*Description of the task*
Every record that follows should be copied exactly. No picture belongs in the copy.

*Data for processing*
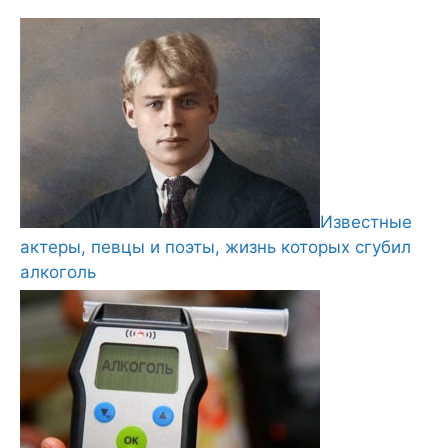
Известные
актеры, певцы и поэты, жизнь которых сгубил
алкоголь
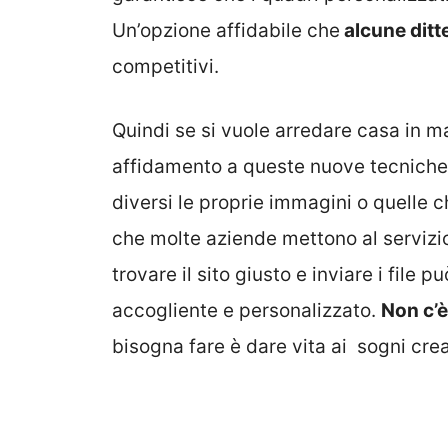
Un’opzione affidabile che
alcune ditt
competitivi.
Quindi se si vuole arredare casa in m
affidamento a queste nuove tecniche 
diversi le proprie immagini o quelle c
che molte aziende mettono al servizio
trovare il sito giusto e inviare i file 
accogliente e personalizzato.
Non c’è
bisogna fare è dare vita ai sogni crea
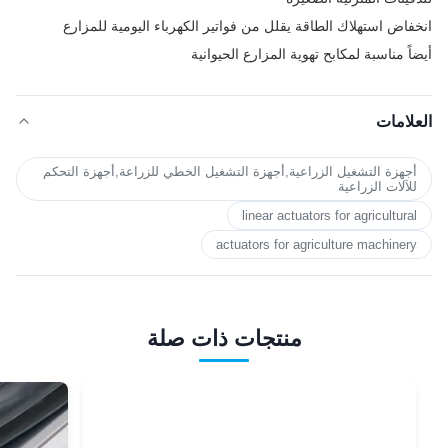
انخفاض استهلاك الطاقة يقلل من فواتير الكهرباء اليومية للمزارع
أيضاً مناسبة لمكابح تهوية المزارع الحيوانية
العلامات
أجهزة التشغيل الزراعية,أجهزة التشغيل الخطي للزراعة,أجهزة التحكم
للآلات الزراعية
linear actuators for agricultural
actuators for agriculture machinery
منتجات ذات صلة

*Result*
Известные
актеры, певцы и поэты, жизнь которых сгубил
алкоголь
Un’opzione affidabile che
alcune ditt
competitivi.
Quindi se si vuole arredare casa in m
affidamento a queste nuove tecniche 
diversi le proprie immagini o quelle c
che molte aziende mettono al servizio
trovare il sito giusto e inviare i file 
accogliente e personalizzato.
Non c’è
bisogna fare è dare vita ai sogni crea
انخفاض استهلاك الطاقة يقلل من فواتير الكهرباء اليومية للمزارع
أيضاً مناسبة لمكابح تهوية المزارع الحيوانية
العلامات
أجهزة التشغيل الزراعية,أجهزة التشغيل الخطي للزراعة,أجهزة التحكم
للآلات الزراعية
linear actuators for agricultural
actuators for agriculture machinery
منتجات ذات صلة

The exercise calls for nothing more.